Maternity Services, Guy's and St. Thomas' Hospital NHS Trust, St. Thomas' Hospital.
School of Life Course Sciences, King's College London, London, UK.
Blood Press Monit. 2021 Oct 1;26(5):380-384. doi: 10.1097/MBP.0000000000000552.
To validate the BPro blood pressure (BP) wrist device for use in pregnancy and preeclampsia according to the Universal Standard protocol.
BP was measured sequentially in 45 pregnant women (including 15 with preeclampsia, 15 with gestational hypertension and 15 who remained normotensive) alternating between a mercury sphygmomanometer and BPro device.

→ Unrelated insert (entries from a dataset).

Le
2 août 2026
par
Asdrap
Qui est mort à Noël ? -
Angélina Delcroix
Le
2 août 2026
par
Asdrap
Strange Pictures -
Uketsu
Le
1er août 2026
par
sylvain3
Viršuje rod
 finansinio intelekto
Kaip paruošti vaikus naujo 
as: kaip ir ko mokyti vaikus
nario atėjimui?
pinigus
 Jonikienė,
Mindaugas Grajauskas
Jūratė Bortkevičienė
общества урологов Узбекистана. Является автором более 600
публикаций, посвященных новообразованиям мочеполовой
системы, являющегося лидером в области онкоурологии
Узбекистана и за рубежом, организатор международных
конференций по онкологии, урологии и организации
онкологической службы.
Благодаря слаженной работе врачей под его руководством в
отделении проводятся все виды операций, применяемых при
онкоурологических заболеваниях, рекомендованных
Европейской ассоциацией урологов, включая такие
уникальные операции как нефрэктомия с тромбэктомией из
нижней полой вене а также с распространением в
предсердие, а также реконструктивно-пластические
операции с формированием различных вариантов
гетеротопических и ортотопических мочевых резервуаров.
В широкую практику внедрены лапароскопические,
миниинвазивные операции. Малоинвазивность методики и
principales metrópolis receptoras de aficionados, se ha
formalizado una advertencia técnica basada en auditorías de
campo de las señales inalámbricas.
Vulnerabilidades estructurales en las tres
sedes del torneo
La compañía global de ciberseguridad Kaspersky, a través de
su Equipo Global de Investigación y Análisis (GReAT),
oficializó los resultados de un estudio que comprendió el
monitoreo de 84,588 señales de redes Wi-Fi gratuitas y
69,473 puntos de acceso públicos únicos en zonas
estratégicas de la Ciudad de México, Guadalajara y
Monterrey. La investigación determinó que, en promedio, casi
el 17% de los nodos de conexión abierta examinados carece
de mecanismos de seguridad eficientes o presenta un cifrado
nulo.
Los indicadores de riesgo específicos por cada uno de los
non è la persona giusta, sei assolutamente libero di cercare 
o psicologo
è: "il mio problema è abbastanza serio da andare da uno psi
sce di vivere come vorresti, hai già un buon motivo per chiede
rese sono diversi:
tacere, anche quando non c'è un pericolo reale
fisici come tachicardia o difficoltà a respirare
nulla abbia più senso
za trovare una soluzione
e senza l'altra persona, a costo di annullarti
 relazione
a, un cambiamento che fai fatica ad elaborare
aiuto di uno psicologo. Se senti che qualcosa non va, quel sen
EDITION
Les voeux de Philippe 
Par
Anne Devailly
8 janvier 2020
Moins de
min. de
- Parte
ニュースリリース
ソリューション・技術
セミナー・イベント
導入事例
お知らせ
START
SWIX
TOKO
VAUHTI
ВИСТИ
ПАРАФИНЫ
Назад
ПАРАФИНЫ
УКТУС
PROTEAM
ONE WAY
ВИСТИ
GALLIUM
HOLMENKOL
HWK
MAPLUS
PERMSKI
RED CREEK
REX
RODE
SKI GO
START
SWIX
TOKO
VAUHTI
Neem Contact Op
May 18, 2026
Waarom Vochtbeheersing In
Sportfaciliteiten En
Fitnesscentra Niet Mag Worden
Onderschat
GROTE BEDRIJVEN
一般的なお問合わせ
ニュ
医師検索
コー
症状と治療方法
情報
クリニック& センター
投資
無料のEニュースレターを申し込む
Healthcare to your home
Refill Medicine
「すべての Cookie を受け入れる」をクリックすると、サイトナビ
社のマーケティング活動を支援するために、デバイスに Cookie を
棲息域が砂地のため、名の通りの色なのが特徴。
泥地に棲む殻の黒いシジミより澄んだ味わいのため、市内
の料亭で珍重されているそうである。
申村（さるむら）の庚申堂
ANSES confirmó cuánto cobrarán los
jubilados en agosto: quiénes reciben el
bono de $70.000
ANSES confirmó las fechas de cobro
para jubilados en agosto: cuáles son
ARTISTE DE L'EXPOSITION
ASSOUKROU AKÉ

The BPro is accurate in pregnancy with a mean device-observer difference of -1.7 ± 6.1 and 0.1 ± 4.6 mmHg for SBP and DBP, respectively. In women with preeclampsia, BPro also met the validation criteria for the Universal Standard protocol with a mean device-observer difference of -2.7 ± 7.1 and 0.3 ± 4.7 mmHg for SBP and DBP, respectively. However, the number of absolute BP differences within 5 mmHg was considerably fewer in those with preeclampsia when compared to the other two subgroups.
The BPro device can be recommended for BP measurement in pregnancy but should be used with caution in those with confirmed preeclampsia.
根据通用标准协议,验证 BPro 腕式血压(BP)设备在妊娠和子痫前期中的使用。
在 45 名孕妇中(包括 15 名子痫前期患者、15 名妊娠期高血压患者和 15 名血压正常的患者),分别用汞柱血压计和 BPro 设备交替测量血压。
BPro 在妊娠中是准确的,收缩压和舒张压的设备-观察者平均差异分别为-1.7±6.1 和 0.1±4.6mmHg。在子痫前期患者中,BPro 也符合通用标准协议的验证标准,收缩压和舒张压的设备-观察者平均差异分别为-2.7±7.1 和 0.3±4.7mmHg。然而,与其他两个亚组相比,子痫前期患者的绝对血压差值在 5mmHg 内的数量明显较少。
BPro 设备可推荐用于妊娠期间的血压测量,但在确诊子痫前期患者中应谨慎使用。